+++ Data records +++

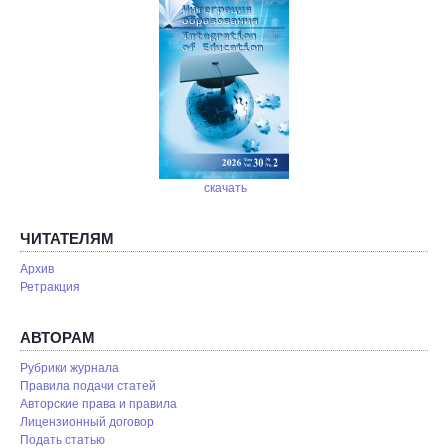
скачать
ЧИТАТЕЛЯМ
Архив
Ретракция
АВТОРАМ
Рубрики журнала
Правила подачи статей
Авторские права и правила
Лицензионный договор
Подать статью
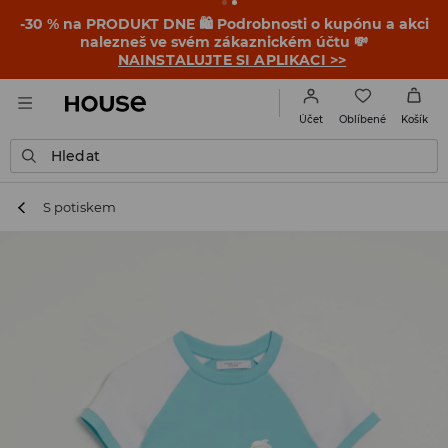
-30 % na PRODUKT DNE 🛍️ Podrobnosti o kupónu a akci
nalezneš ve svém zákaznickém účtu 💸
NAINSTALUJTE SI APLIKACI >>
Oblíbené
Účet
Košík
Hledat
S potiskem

+++
+++ Data records +++

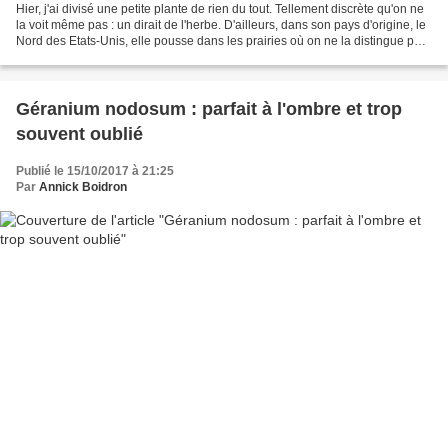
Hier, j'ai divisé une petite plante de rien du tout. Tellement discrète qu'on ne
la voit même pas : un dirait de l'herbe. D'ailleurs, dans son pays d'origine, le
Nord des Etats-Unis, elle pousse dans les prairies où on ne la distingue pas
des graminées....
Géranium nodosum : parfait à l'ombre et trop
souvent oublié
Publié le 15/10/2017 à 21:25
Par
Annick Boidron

+++

**Work task**
Whenever a line of the entries contains the string "dans", copy that line.

**Solution to this task**
la voit même pas : un dirait de l'herbe. D'ailleurs, dans son pays d'origine, le
Nord des Etats-Unis, elle pousse dans les prairies où on ne la distingue pas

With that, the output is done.